PROVIDED RECORDS -
-.-.-

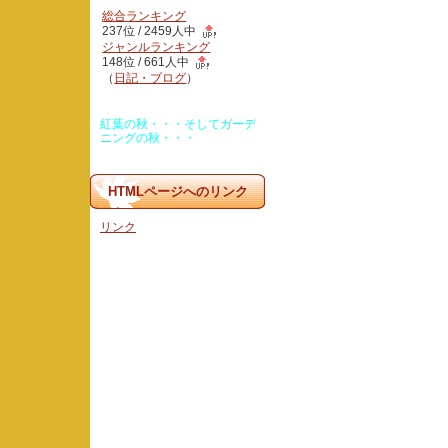
総合ランキング
237位 / 2459人中
ジャンルランキング
148位 / 661人中
（
日記・ブログ
）
紅葉の秋・・・そしてガーデ
ニングの秋・・・
HTMLページへのリンク
リンク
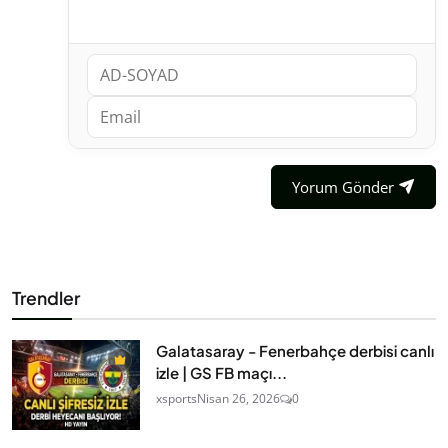
Yorum Gönder
Trendler
Galatasaray - Fenerbahçe derbisi canlı
izle | GS FB maçı...
xsports
Nisan 26, 2026
0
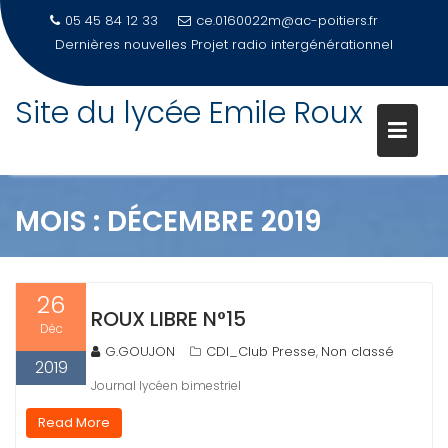
05 45 84 12 33
ce.0160022m@ac-poitiers.fr
Dernières nouvelles
Projet radio intergénérationnel
Site du lycée Emile Roux
Skip
to
content
MOIS :
DÉCEMBRE 2019
26
ROUX LIBRE N°15
Déc
G.GOUJON
CDI_Club Presse
Non classé
,
2019
Journal lycéen bimestriel
Read More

-.-.-

TASK TO COMPLETE -
Write out the lines above from the one with "Yorum Gönder" through the one with "Journal lycéen bimestriel", ends included, exactly; no picture goes in.

RESULT -
Yorum Gönder
Trendler
Galatasaray - Fenerbahçe derbisi canlı
izle | GS FB maçı...
xsports
Nisan 26, 2026
0
05 45 84 12 33
ce.0160022m@ac-poitiers.fr
Dernières nouvelles
Projet radio intergénérationnel
Site du lycée Emile Roux
Skip
to
content
MOIS :
DÉCEMBRE 2019
26
ROUX LIBRE N°15
Déc
G.GOUJON
CDI_Club Presse
Non classé
,
2019
Journal lycéen bimestriel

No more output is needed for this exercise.